*** Opening DATASET CONTENT ***

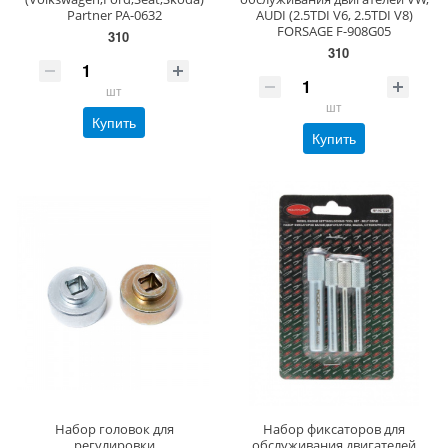
Partner PA-0632
AUDI (2.5TDI V6, 2.5TDI V8)
FORSAGE F-908G05
310
310
шт
шт
Купить
Купить
Набор головок для
Набор фиксаторов для
регулировки
обслуживания двигателей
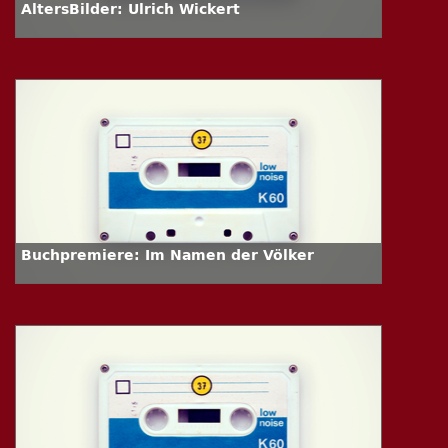
AltersBilder: Ulrich Wickert
Buchpremiere: Im Namen der Völker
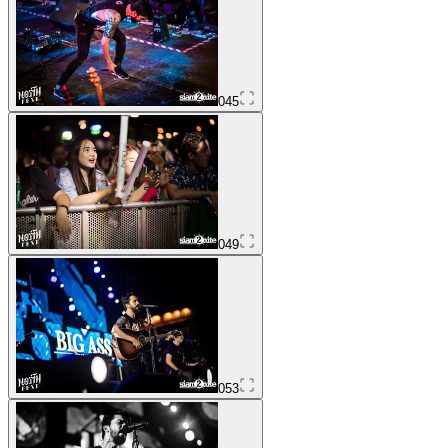
045
049
053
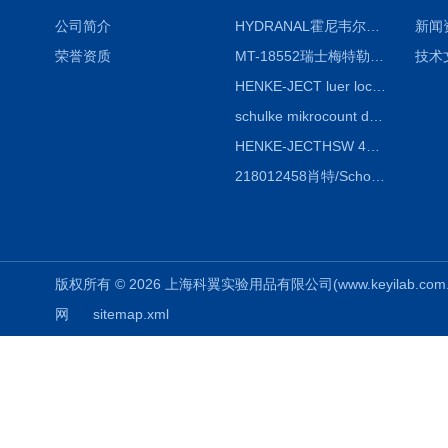
公司简介
HYDRANAL霍尼韦尔Fluka 34696-25G固体水标 二水合物
新闻
荣誉资质
MT-18552瑞士梅特勒熔点仪熔点毛细管18552
技术
HENKE-JECT luer lock鲁尔锁注射器 4200-X00V0 20mL（24ml）
schulke mikrocount duo德国舒美测菌片，舒美细菌测试板
HENKE-JECTHSW 4020.X00V0 2ml（3mL）鲁尔锁注射器
218012458肖特/Schott duran蓝盖试剂瓶100ml，透明
版权所有 © 2026 上海科翼实验用品有限公司(www.keyilab.com.cn)
网
sitemap.xml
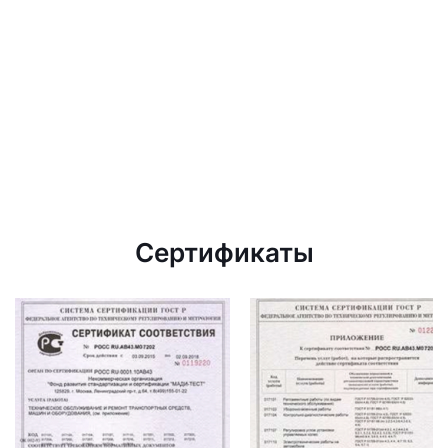
Сертификаты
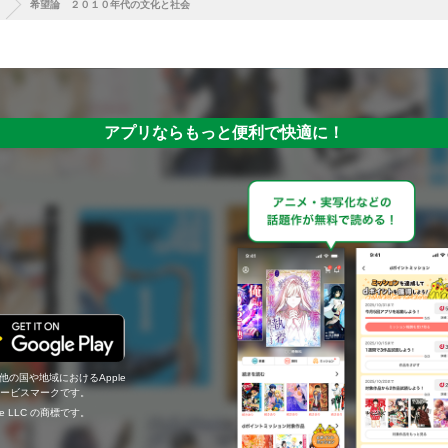
希望論 ２０１０年代の文化と社会
アプリならもっと便利で快適に！
の他の国や地域におけるApple
c.のサービスマークです。
ogle LLC の商標です。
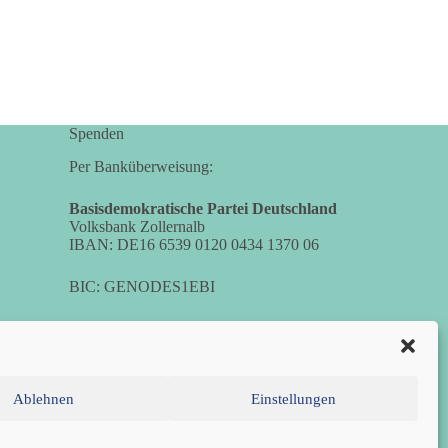
Spenden
Per Banküberweisung:
Basisdemokratische Partei Deutschland
Volksbank Zollernalb
IBAN: DE16 6539 0120 0434 1370 06
BIC: GENODES1EBI
Ablehnen
Einstellungen
chtlinie (EU)
Datenschutzerklärung
Impressum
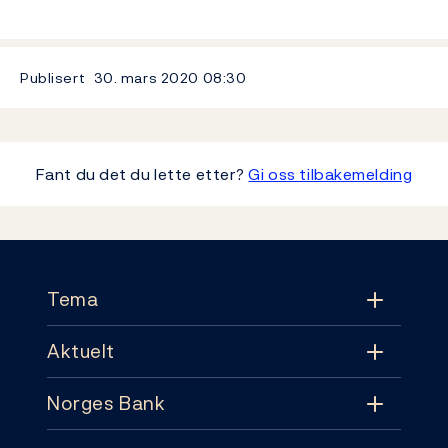
Publisert
30. mars 2020
08:30
Fant du det du lette etter?
Gi oss tilbakemelding
Footer
Tema
Aktuelt
Tema
Norges Bank
Aktuelt
Pengepolitikk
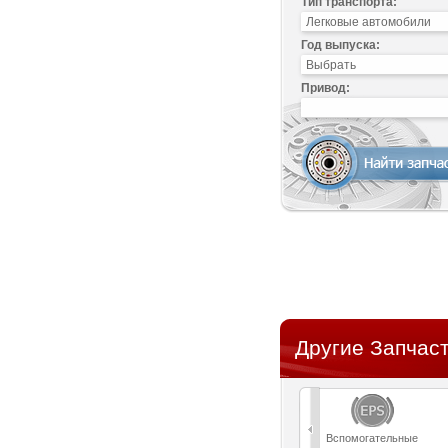
Тип транспорта:
Год выпуска:
Привод:
Другие Запчаст
Вспомогательные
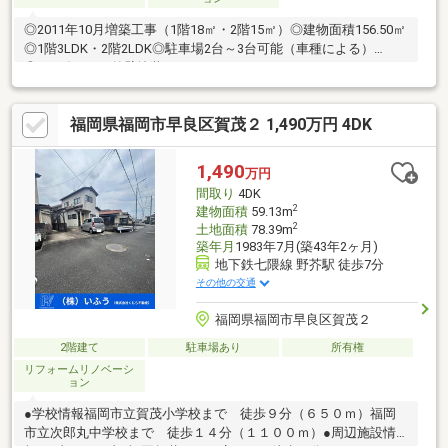
◎2011年10月増築工事（1階18㎡・2階15㎡）◎建物面積156.50㎡
◎1階3LDK・2階2LDK◎駐車場2台～3台可能（車種による）
◎2024年4月頃外壁塗装
福岡県福岡市早良区賀茂２ 1,490万円 4DK
1,490
万円
間取り
4DK
2
建物面積
59.13m
2
土地面積
78.39m
築年月
1983年7月(築43年2ヶ月)
地下鉄七隈線 野芥駅 徒歩7分
その他の交通
福岡県福岡市早良区賀茂２
2階建て
駐車場あり
所有権
リフォームリノベーシ
ョン
●学校情報福岡市立賀茂小学校まで 徒歩９分（６５０ｍ）福岡
市立次郎丸中学校まで 徒歩１４分（１１００ｍ）●周辺施設情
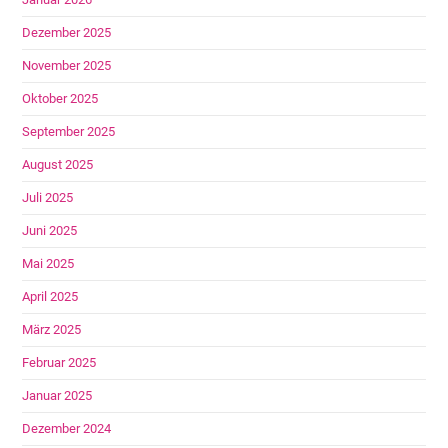
Dezember 2025
November 2025
Oktober 2025
September 2025
August 2025
Juli 2025
Juni 2025
Mai 2025
April 2025
März 2025
Februar 2025
Januar 2025
Dezember 2024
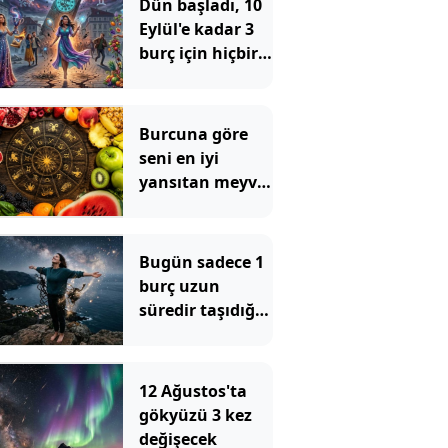
Dün başladı, 10
Eylül'e kadar 3
burç için hiçbir
şey eskisi gibi
olmayacak
Burcuna göre
seni en iyi
yansıtan meyve
belli oldu
Bugün sadece 1
burç uzun
süredir taşıdığı
duygusal
yüklerden
kurtulacak
12 Ağustos'ta
gökyüzü 3 kez
değişecek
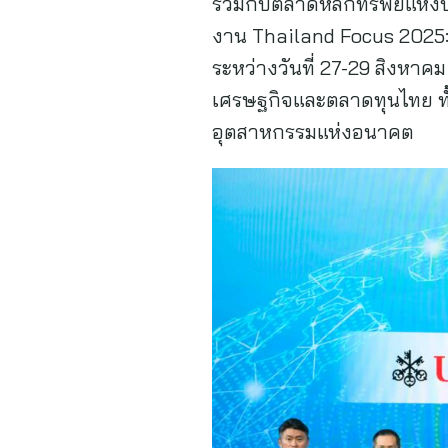
ร่วมกับตลาดหลักทรัพย์แห่งป
งาน Thailand Focus 2025: 
ระหว่างวันที่ 27-29 สิงหาค
เศรษฐกิจและตลาดทุนไทย ท
อุตสาหกรรมแห่งอนาคต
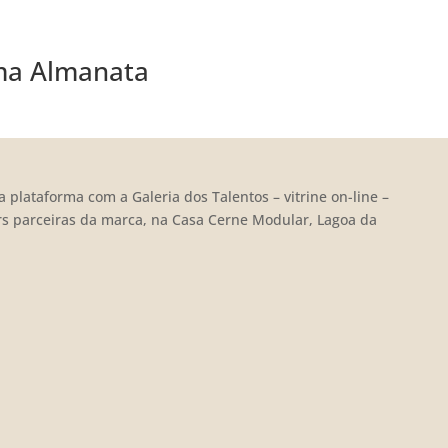
ma Almanata
ata
Conteúdos Autorais
Galeria de Talentos
Agenda de Eve
plataforma com a Galeria dos Talentos – vitrine on-line –
ers parceiras da marca, na Casa Cerne Modular, Lagoa da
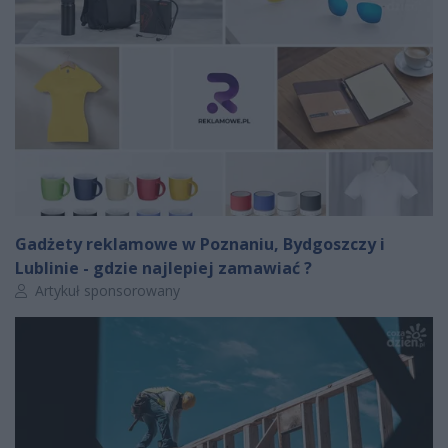
Gadżety reklamowe w Poznaniu, Bydgoszczy i
Lublinie - gdzie najlepiej zamawiać ?
Autor artykułu:
Artykuł sponsorowany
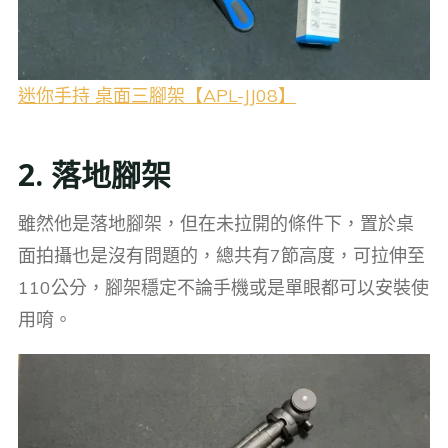
迷你手持 桌面三腳架【APL-JJ08】
2. 落地腳架
雖然他是落地腳架，但在未拉開的條件下，置於桌
面拍攝也是沒有問題的，總共有7節高度，可拉伸至
110公分，腳架穩定不論手機或是單眼都可以安裝使
用唷。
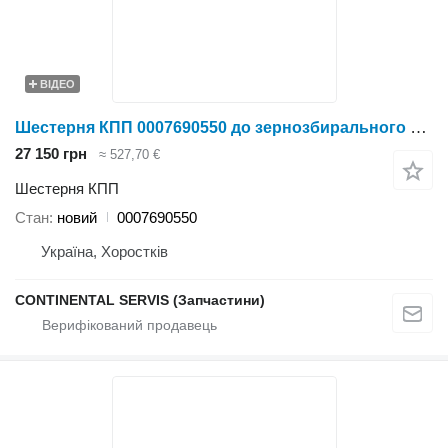
ВІДЕО
Шестерня КПП 0007690550 до зернозбирального комбайна Claas
27 150 грн
≈ 527,70 €
Шестерня КПП
Стан
новий
0007690550
Україна, Хоростків
CONTINENTAL SERVIS (Запчастини)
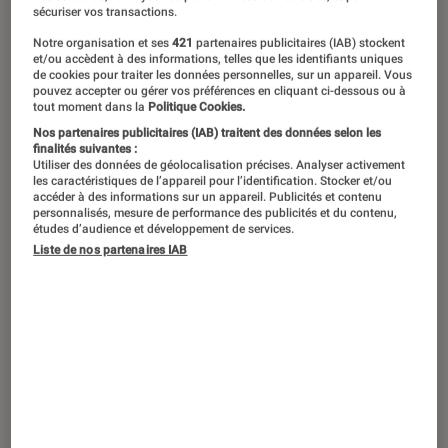
sécuriser vos transactions.
Notre organisation et ses
421
partenaires publicitaires (IAB) stockent
et/ou accèdent à des informations, telles que les identifiants uniques
de cookies pour traiter les données personnelles, sur un appareil. Vous
pouvez accepter ou gérer vos préférences en cliquant ci-dessous ou à
tout moment dans la
Politique Cookies.
Partager
Nos partenaires publicitaires (IAB) traitent des données selon les
finalités suivantes :
Utiliser des données de géolocalisation précises. Analyser activement
les caractéristiques de l’appareil pour l’identification. Stocker et/ou
accéder à des informations sur un appareil. Publicités et contenu
personnalisés, mesure de performance des publicités et du contenu,
études d’audience et développement de services.
Liste de nos partenaires IAB
Pour aller plus loin
Apple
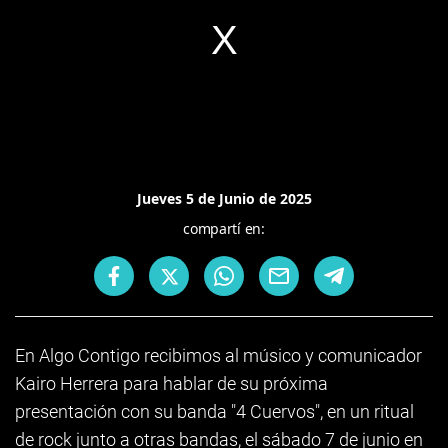
Jueves 5 de Junio de 2025
compartí en:
En Algo Contigo recibimos al músico y comunicador
Kairo Herrera para hablar de su próxima
presentación con su banda "4 Cuervos", en un ritual
de rock junto a otras bandas, el sábado 7 de junio en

*** Closing DATASET CONTENT ***

WHAT YOU ARE ASKED TO DO
Lines with the word "Шестерня": copy each one from the data above.

COMPLETED EXERCISE
Шестерня КПП 0007690550 до зернозбирального комбайна Claas
Шестерня КПП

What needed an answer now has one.